Senior Data Scientist

Data Science & Machine Learning St.Petersburg, Poland


As a leader of the Data Science team, you will run the development of next-generation platforms for customers micro-segmentation, clusterization, behavior analysis, and prediction as well as building up new improved recommendation systems for the customers.

You will use your expertise to design data science models and frameworks, data processing pipelines, and lead efforts of the ML models productization.

You will use project management skills to manage the deliverables and ensure all stakeholder work is complete on time. You will also manage stakeholder communications and present your project across a wide spectrum of management levels.

Lead Data Scientist is supposed to handle complex problems independently and demonstrate analytical thinking. At this position, you should be able to make judgments and recommendations based on the analysis and interpretation of data. 

The position requires excellent communication skills and experience working directly with technical teams as well as with business stakeholders. Being able to present findings in a meaningful and clear way is a must.


  • Lead a team of skilled data scientists and data engineers 
  • Plan the R&D process to fit sprint goals as well as the project milestones.
  • Design a new solution architecture for customers clusterization, NLP, and prediction analysis.
  • Drive the collection, cleaning, processing, and analysis of new and existing data sources.
  • Lead ML models development using Python/Tensorflow/Keras/Spark stack.
  • Communicate with business stakeholders to clarify their requirements and present the teamwork results.
  • Learn & stay current on developments in one or more analytics domains: Optimization, Machine Learning, Deep Learning / AI, Simulation, etc.

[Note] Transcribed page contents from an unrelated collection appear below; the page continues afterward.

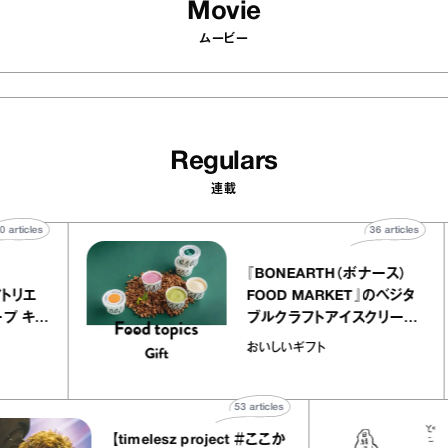
Movie
ムービー
Regulars
連載
40
articles
36
arti
elier
『BONEARTH（ボナース
アリー アトリエ
FOOD MARKET』のベ
ルクレープ キャ
ブルクラフトアイスクリ
ほか｜chico
｜真野知子の「おいしい
おいしいギフト
宝物”
ト」
53
articles
【timelesz project ＃ここか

  • Advanced degree (MS/PhD) in a relevant technical field (e.g., Computer Science, Mathematics, Applied Mathematics, Statistics, Operations Research) with 5+ years’ experience in related data science, analytics, and model building roles.
  • Strong practical knowledge of analytical techniques and methodologies such as machine learning (supervised and unsupervised techniques), segmentation, time series modeling, response modeling, lift modeling, survival analysis.
  • Experience with look-alike modeling and sequential-input models, RNNs (LSTM, GRU, etc.)
  • Experience with NLP and textual data analysis.
  • Strong working experience in Python, SQL and NoSQL DBs.
  • Practical skills in usage of big data technologies and tools including Hadoop, MapReduce, Hive, Spark.
  • Fluency in such technologies like Tensorflow, keras, scikit, gensim, stanfordNLP, PySpark.
  • Understanding of and experience with customer intelligence & marketing domains a plus.
  • Great communication and presentation skills. Proven ability to present progress made by the team to senior business management and the project stakeholders.
  • Familiarity with cloud ML Platforms (Google AI Platform, Amazon Sagemaker, MS Azure AI Platform) is a plus.
  • Experience in working across different global cultures is a plus.

We offer:

  • Opportunity to work on bleeding-edge projects
  • Work with a highly motivated and dedicated team
  • Very competitive salary
  • Flexible schedule
  • Medical insurance
  • Benefits program
  • Corporate social events
  • Professional development opportunities

Placement and Staffing Agencies need not apply.  We do not work with C2C at this time. At this moment, we are not able to process H1B transfers. Applicants with CPT and OPT visas are welcome to apply.

About Us:

Grid Dynamics is the engineering services company known for transformative, mission-critical cloud solutions for retail, finance and technology sectors.

We architected some of the busiest e-commerce services on the Internet and have never had an outage during the peak season.

Founded in 2006 and headquartered in San Ramon, California with offices throughout the US and Eastern Europe, we focus on big data analytics, omnichannel services, DevOps, and cloud enablement.